Once so numerous that early settlers said you could cross Cape Cod Bay by walking atop their backs, the North Atlantic right whale is today one of the most endangered whale species. Decimated by whaling, only about 500 remain.
Time may not be on the side of the right whale. But deep learning is.
This month marked the end of a contest to develop an algorithm that could identify each of the 500 right whales from aerial photographs. The National Oceanic and Atmospheric Administration will use the winning code to help turn the manual task of identifying the whales into a speedier, automated process.
Read NVIDIA CEO Jen-Hsun Huang’s latest blog post to learn more about how deep learning, and GPUs, are changing the world.
The contest, organized and designed by the data-scientist community Kaggle, was the brainchild of Christin Khan, a marine biologist at NOAA’s Northeast Fisheries Science Center. Khan and other scientists identify (from large patches of raised tissue on their heads called callosities) and track each right whale to monitor individual and species health.
Today, they do this by manually matching photos taken from a plane or boat to images in the North Atlantic Right Whale Catalog curated by the New England Aquarium. It’s painstaking, costly work that impedes scientists from more productive research or fieldwork, Khan said.
After realizing that Facebook could automatically detect her image in photos, Khan set about finding something similar for whales.

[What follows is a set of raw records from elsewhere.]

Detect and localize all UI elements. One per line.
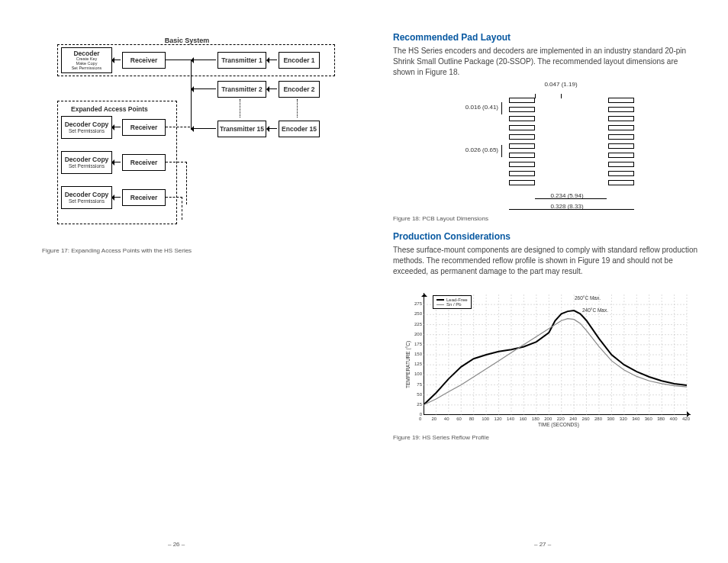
dc3-title: Decoder Copy: [65, 191, 109, 198]
pad-layout-figure: /*noop*/ 0.047 (1.19) 0.016 (0.41) 0.026…: [424, 82, 668, 212]
fig18-caption: Figure 18: PCB Layout Dimensions: [393, 215, 698, 222]
fig19-caption: Figure 19: HS Series Reflow Profile: [393, 434, 698, 441]
dashed-line: [166, 197, 182, 198]
reflow-chart: Lead-Free Sn / Pb 260°C Max. 240°C Max. …: [401, 282, 691, 426]
page-left: Basic System Decoder Create Key Make Cop…: [34, 23, 340, 254]
dc2-sub: Set Permissions: [69, 163, 105, 169]
para-production: These surface-mount components are desig…: [393, 245, 698, 277]
arrow: [267, 88, 277, 89]
label-240c: 240°C Max.: [582, 307, 608, 313]
chart-legend: Lead-Free Sn / Pb: [433, 295, 472, 309]
block-decoder-copy-1: Decoder Copy Set Permissions: [61, 116, 112, 139]
block-receiver-4: Receiver: [122, 189, 166, 206]
x-axis-label: TIME (SECONDS): [538, 422, 579, 427]
page-number-right: – 27 –: [534, 541, 551, 548]
block-decoder-copy-3: Decoder Copy Set Permissions: [61, 186, 112, 209]
para-pad-layout: The HS Series encoders and decoders are …: [393, 46, 698, 78]
block-enc-1: Encoder 1: [279, 52, 320, 69]
dim-pitch: 0.016 (0.41): [460, 104, 498, 111]
dashed-line: [186, 162, 187, 204]
arrow: [112, 60, 121, 60]
arrow: [192, 60, 216, 60]
block-decoder: Decoder Create Key Make Copy Set Permiss…: [61, 47, 112, 73]
block-tx-15: Transmitter 15: [217, 121, 266, 137]
arrow: [112, 127, 121, 127]
dc2-title: Decoder Copy: [65, 156, 109, 163]
block-receiver-3: Receiver: [122, 154, 166, 171]
decoder-lines: Create Key Make Copy Set Permissions: [72, 57, 102, 70]
dashed-line: [182, 197, 182, 220]
dc1-sub: Set Permissions: [69, 128, 105, 134]
arrow: [192, 128, 216, 129]
block-diagram: Basic System Decoder Create Key Make Cop…: [34, 23, 340, 236]
page-number-left: – 26 –: [168, 541, 185, 548]
block-enc-15: Encoder 15: [279, 121, 320, 137]
dim-height: 0.026 (0.65): [460, 146, 498, 153]
block-tx-2: Transmitter 2: [217, 81, 266, 98]
diagram-title: Basic System: [34, 37, 340, 44]
line: [191, 60, 192, 130]
dotted-line: [240, 99, 241, 117]
dashed-line: [166, 162, 187, 162]
block-enc-2: Encoder 2: [279, 81, 320, 98]
dc1-title: Decoder Copy: [65, 121, 109, 128]
arrow: [112, 197, 121, 198]
arrow: [192, 88, 216, 89]
dashed-line: [166, 127, 190, 127]
dotted-line: [297, 99, 298, 117]
block-tx-1: Transmitter 1: [217, 52, 266, 69]
legend-snpb: Sn / Pb: [446, 302, 462, 307]
block-receiver-1: Receiver: [122, 52, 166, 69]
label-260c: 260°C Max.: [575, 295, 601, 301]
heading-pad-layout: Recommended Pad Layout: [393, 32, 698, 43]
dc3-sub: Set Permissions: [69, 198, 105, 204]
arrow: [267, 128, 277, 129]
heading-production: Production Considerations: [393, 231, 698, 242]
fig17-caption: Figure 17: Expanding Access Points with …: [42, 247, 340, 254]
block-decoder-copy-2: Decoder Copy Set Permissions: [61, 151, 112, 174]
arrow: [112, 162, 121, 162]
block-receiver-2: Receiver: [122, 119, 166, 136]
arrow: [267, 60, 277, 60]
expanded-label: Expanded Access Points: [71, 105, 148, 113]
page-right: Recommended Pad Layout The HS Series enc…: [393, 23, 698, 441]
dim-width: 0.047 (1.19): [538, 81, 584, 88]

How to Tell One Whale from Another
Whales are not inclined to pose for pictures, which made this a particularly thorny image-recognition problem. Photos were shot from different angles and different distances. Many photos were more water than whale.
“Discriminating between individual whales is quite a bit harder than discriminating between, say, dogs, cats, wombats and planes,” said Robert Bogucki, chief science officer at first-place winner deepsense.io, a big data analytics company that built its solution on deep learning and NVIDIA GPUs. “The whale algorithm had to find fine-grained details that might occupy only a tiny portion of the picture. In this case, it was the whales’ heads and the callosity patterns.”
Deep learning works by training many layers of simulated neural networks, algorithms modeled on the human brain. Deepsense.io used convolutional neural networks because they are ideal for image recognition tasks. It accelerated the training with Tesla K80 GPUs and GRID K520 GPUs. (Second-place finisher, Felix Lau, describes how he used NVIDIA GPUs and cuDNN in his solution in our Accelerated Computing News Center.)
“When you’re working on a problem like this, you need to have a short experimental cycle so you can test tons of ideas,” said Bogucki. “That’s why speeding up the training with GPUs is important.”
There’s a lot riding on using deepsense.io’s solution and possibly other technology to help preserve the right whale. Even with protections and the vigilant action by Khan and others, the whales face many challenges – they get struck by ships, tangled in fishing gear and have low birth rates.
NOAA plans to use the deepsense.io code to develop whale-identification software, Khan said. Eventually, she said, deep learning and image recognition could come to the aid of humpback whales, bottlenose dolphins and other threatened or endangered species.